» Your task
Give again, word for word, only the lines of the material below from its first line through the one that holds "They have been"; pictures stay out.

_____

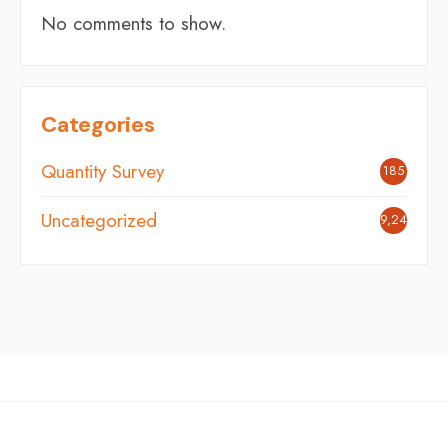
No comments to show.
Categories
Quantity Survey
185
Uncategorized
9,242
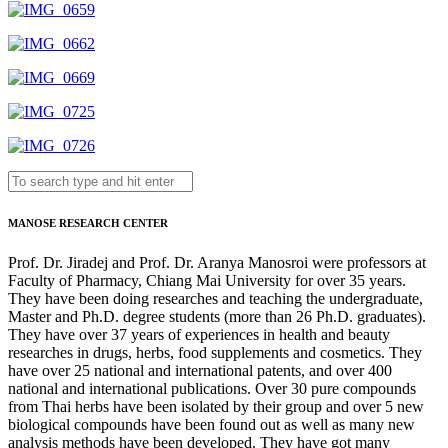
MANOSE RESEARCH CENTER
Prof. Dr. Jiradej and Prof. Dr. Aranya Manosroi were professors at
Faculty of Pharmacy, Chiang Mai University for over 35 years.
They have been doing researches and teaching the undergraduate,
Master and Ph.D. degree students (more than 26 Ph.D. graduates).
They have over 37 years of experiences in health and beauty
researches in drugs, herbs, food supplements and cosmetics. They
have over 25 national and international patents, and over 400
national and international publications. Over 30 pure compounds
from Thai herbs have been isolated by their group and over 5 new
biological compounds have been found out as well as many new
analysis methods have been developed. They have got many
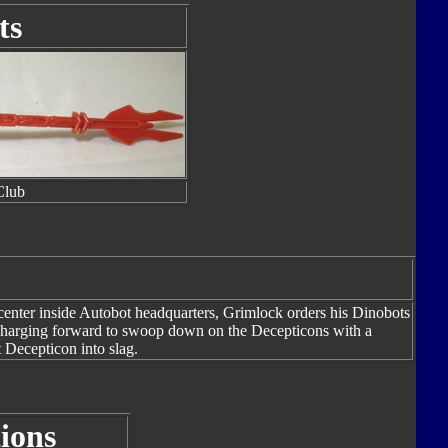
ts
Club
nter inside Autobot headquarters, Grimlock orders his Dinobots
 charging forward to swoop down on the Decepticons with a
t Decepticon into slag.
ions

_____

» Written response
No comments to show.
Categories
Quantity Survey
185
Uncategorized
9,242
MANOSE RESEARCH CENTER
Prof. Dr. Jiradej and Prof. Dr. Aranya Manosroi were professors at
Faculty of Pharmacy, Chiang Mai University for over 35 years.
They have been doing researches and teaching the undergraduate,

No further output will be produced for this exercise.